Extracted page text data
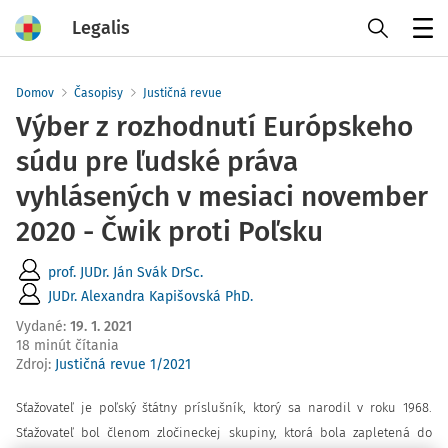
Legalis
Menu
Domov
Časopisy
Justičná revue
Výber z rozhodnutí Európskeho
súdu pre ľudské práva
vyhlásených v mesiaci november
2020 - Čwik proti Poľsku
prof. JUDr. Ján Svák DrSc.
JUDr. Alexandra Kapišovská PhD.
Vydané
:
19. 1. 2021
18 minút čítania
Zdroj
:
Justičná revue 1/2021
Sťažovateľ je poľský štátny príslušník, ktorý sa narodil v roku 1968.
Sťažovateľ bol členom zločineckej skupiny, ktorá bola zapletená do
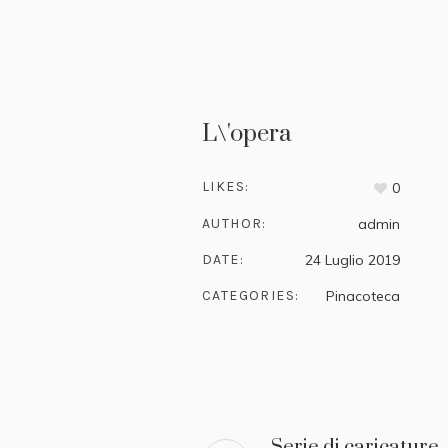
L\'opera
LIKES:
0
AUTHOR:
admin
DATE:
24 Luglio 2019
CATEGORIES:
Pinacoteca
Serie di caricature,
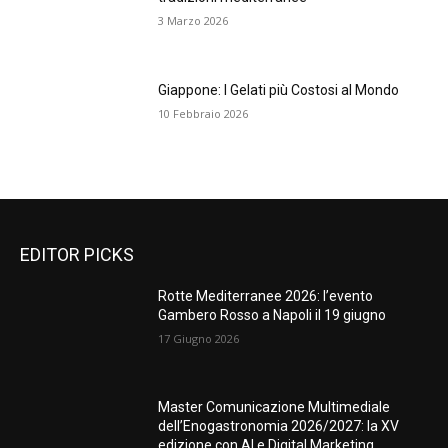
3 Marzo 2026
Giappone: I Gelati più Costosi al Mondo
10 Febbraio 2026
EDITOR PICKS
Rotte Mediterranee 2026: l’evento
Gambero Rosso a Napoli il 19 giugno
17 Giugno 2026
Master Comunicazione Multimediale
dell’Enogastronomia 2026/2027: la XV
edizione con AI e Digital Marketing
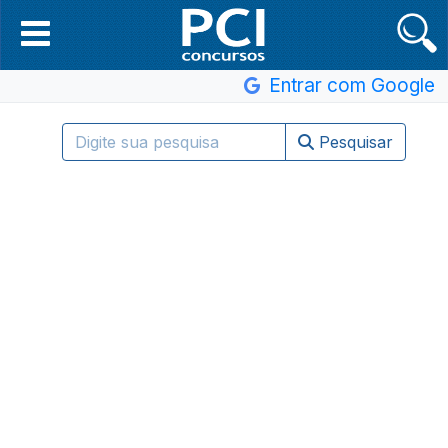
Entrar com Google
Pesquisar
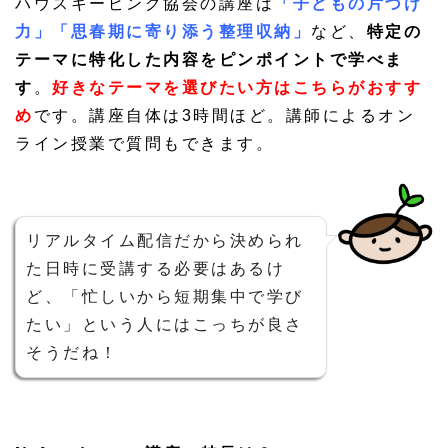
ハウスキーピング協会の講座は
「子どもの片づけ
力」「思春期に寄り添う整理収納」
など、
特定の
テーマに特化した内容をピンポイントで学べま
す
。
好きなテーマを選びたい方はこちらがおすす
め
です。講座自体は3時間ほど。講師によるオン
ライン授業で質問もできます。
リアルタイム配信だから決められ
た日時に受講する必要はあるけ
ど、「忙しいから短期集中で学び
たい」という人にはこっちが良さ
そうだね！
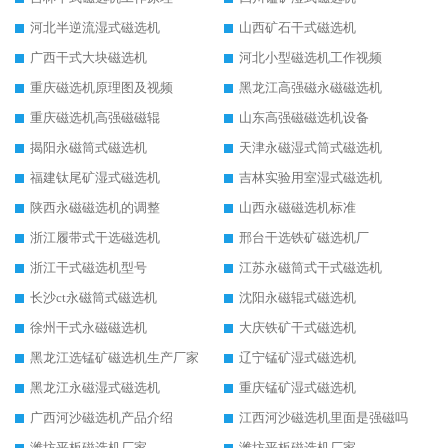
河北半逆流湿式磁选机
山西矿石干式磁选机
广西干式大块磁选机
河北小型磁选机工作视频
重庆磁选机原理图及视频
黑龙江高强磁永磁磁选机
重庆磁选机高强磁磁辊
山东高强磁磁选机设备
揭阳永磁筒式磁选机
天津永磁湿式筒式磁选机
福建钛尾矿湿式磁选机
吉林实验用室湿式磁选机
陕西永磁磁选机的调整
山西永磁磁选机标准
浙江履带式干选磁选机
邢台干选铁矿磁选机厂
浙江干式磁选机型号
江苏永磁筒式干式磁选机
长沙ct永磁筒式磁选机
沈阳永磁辊式磁选机
徐州干式永磁磁选机
大庆铁矿干式磁选机
黑龙江选锰矿磁选机生产厂家
辽宁锰矿湿式磁选机
黑龙江永磁湿式磁选机
重庆锰矿湿式磁选机
广西河沙磁选机产品介绍
江西河沙磁选机里面是强磁吗
潍坊平板磁选机厂家
潍坊平板磁选机厂家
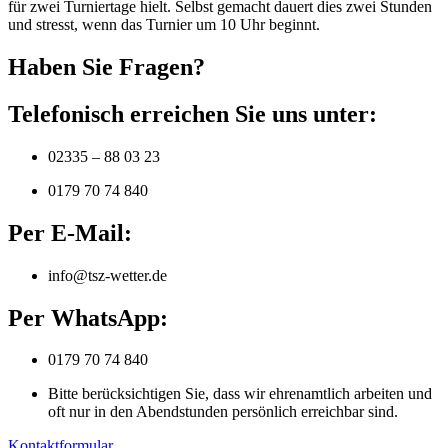
für zwei Turniertage hielt. Selbst gemacht dauert dies zwei Stunden
und stresst, wenn das Turnier um 10 Uhr beginnt.
Haben Sie Fragen?
Telefonisch erreichen Sie uns unter:
02335 – 88 03 23
0179 70 74 840
Per E-Mail:
info@tsz-wetter.de
Per WhatsApp:
0179 70 74 840
Bitte berücksichtigen Sie, dass wir ehrenamtlich arbeiten und
oft nur in den Abendstunden persönlich erreichbar sind.
Kontaktformular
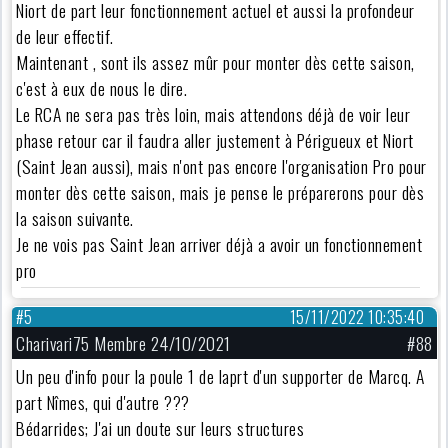
Niort de part leur fonctionnement actuel et aussi la profondeur
de leur effectif.
Maintenant , sont ils assez mûr pour monter dès cette saison,
c'est à eux de nous le dire.
Le RCA ne sera pas très loin, mais attendons déjà de voir leur
phase retour car il faudra aller justement à Périgueux et Niort
(Saint Jean aussi), mais n'ont pas encore l'organisation Pro pour
monter dès cette saison, mais je pense le préparerons pour dès
la saison suivante.
Je ne vois pas Saint Jean arriver déjà a avoir un fonctionnement
pro
#5
15/11/2022 10:35:40
Charivari75 Membre 24/10/2021
#88
Un peu d'info pour la poule 1 de laprt d'un supporter de Marcq. A
part Nîmes, qui d'autre ???
Bédarrides; J'ai un doute sur leurs structures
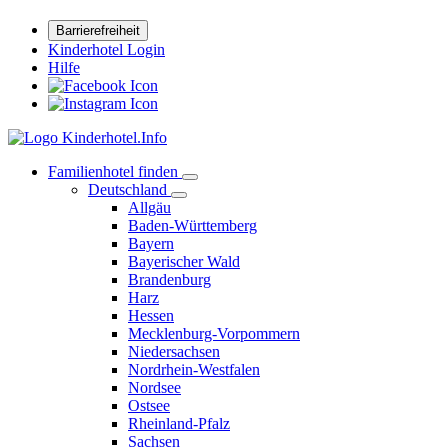
Barrierefreiheit
Kinderhotel Login
Hilfe
Familienhotel finden
Deutschland
Allgäu
Baden-Württemberg
Bayern
Bayerischer Wald
Brandenburg
Harz
Hessen
Mecklenburg-Vorpommern
Niedersachsen
Nordrhein-Westfalen
Nordsee
Ostsee
Rheinland-Pfalz
Sachsen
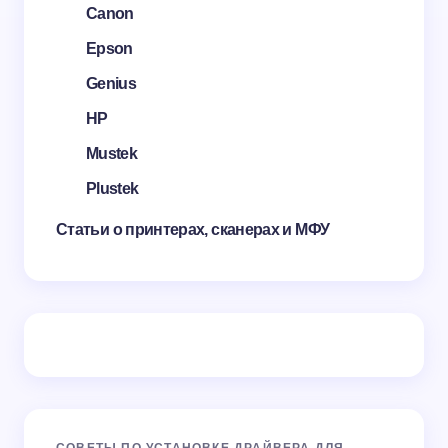
Canon
Epson
Genius
HP
Mustek
Plustek
Статьи о принтерах, сканерах и МФУ
СОВЕТЫ ПО УСТАНОВКЕ ДРАЙВЕРА ДЛЯ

> _Activity_: Return every line of the records in which the word "revue" is found.

> _Solution_:
Justičná revue
Justičná revue 1/2021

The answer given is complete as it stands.